## Saved entries
_ _ _ _ _
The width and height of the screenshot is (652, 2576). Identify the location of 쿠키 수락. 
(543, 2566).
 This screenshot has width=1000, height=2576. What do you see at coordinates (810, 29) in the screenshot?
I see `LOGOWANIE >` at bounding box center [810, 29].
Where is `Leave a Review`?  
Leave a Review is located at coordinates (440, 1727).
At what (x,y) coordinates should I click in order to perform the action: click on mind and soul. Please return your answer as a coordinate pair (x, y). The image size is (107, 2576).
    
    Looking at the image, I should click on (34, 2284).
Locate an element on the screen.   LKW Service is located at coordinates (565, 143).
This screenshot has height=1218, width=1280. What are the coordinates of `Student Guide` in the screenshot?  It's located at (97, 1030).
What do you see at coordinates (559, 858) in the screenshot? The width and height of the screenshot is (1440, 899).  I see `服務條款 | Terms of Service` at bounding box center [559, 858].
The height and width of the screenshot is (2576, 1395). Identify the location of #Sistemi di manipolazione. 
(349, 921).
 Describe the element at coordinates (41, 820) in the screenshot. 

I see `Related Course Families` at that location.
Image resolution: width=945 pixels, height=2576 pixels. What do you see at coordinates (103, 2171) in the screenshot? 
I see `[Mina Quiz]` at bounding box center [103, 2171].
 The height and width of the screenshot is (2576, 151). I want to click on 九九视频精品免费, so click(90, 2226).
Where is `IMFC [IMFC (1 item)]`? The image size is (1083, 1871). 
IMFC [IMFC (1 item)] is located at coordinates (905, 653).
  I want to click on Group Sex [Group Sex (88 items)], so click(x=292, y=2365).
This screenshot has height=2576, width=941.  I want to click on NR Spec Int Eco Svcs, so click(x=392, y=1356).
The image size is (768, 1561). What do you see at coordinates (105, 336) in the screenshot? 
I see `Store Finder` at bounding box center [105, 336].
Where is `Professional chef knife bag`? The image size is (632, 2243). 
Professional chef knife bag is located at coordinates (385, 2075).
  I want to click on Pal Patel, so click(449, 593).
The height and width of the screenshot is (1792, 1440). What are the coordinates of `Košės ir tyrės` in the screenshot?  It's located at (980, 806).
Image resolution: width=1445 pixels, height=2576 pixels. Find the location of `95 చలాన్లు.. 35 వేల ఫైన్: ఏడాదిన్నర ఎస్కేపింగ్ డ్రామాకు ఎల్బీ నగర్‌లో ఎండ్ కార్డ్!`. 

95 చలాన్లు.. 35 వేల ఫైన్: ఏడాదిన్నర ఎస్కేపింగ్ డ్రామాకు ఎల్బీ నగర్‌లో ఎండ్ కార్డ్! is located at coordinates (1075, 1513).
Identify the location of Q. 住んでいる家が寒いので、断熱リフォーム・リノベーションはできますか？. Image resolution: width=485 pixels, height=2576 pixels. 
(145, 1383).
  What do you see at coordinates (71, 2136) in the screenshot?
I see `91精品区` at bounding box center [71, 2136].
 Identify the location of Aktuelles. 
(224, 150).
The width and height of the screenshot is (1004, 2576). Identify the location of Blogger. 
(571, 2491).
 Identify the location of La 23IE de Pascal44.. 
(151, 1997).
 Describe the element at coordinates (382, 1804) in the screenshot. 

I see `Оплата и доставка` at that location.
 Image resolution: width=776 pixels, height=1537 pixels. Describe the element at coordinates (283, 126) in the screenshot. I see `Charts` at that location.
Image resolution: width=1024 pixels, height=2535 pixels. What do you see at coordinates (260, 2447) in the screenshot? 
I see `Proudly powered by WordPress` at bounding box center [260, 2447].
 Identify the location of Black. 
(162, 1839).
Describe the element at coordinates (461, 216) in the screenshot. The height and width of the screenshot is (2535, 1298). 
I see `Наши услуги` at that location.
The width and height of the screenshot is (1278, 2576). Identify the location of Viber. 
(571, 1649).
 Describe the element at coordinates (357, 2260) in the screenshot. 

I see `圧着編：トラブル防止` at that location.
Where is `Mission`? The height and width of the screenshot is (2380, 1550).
_ _ _ _ _
## EXERCISE DETAILS
Please give a count of the lines in the records where the word "Service" occurs, with nothing besides it.

## RESULT FOR THIS TASK
2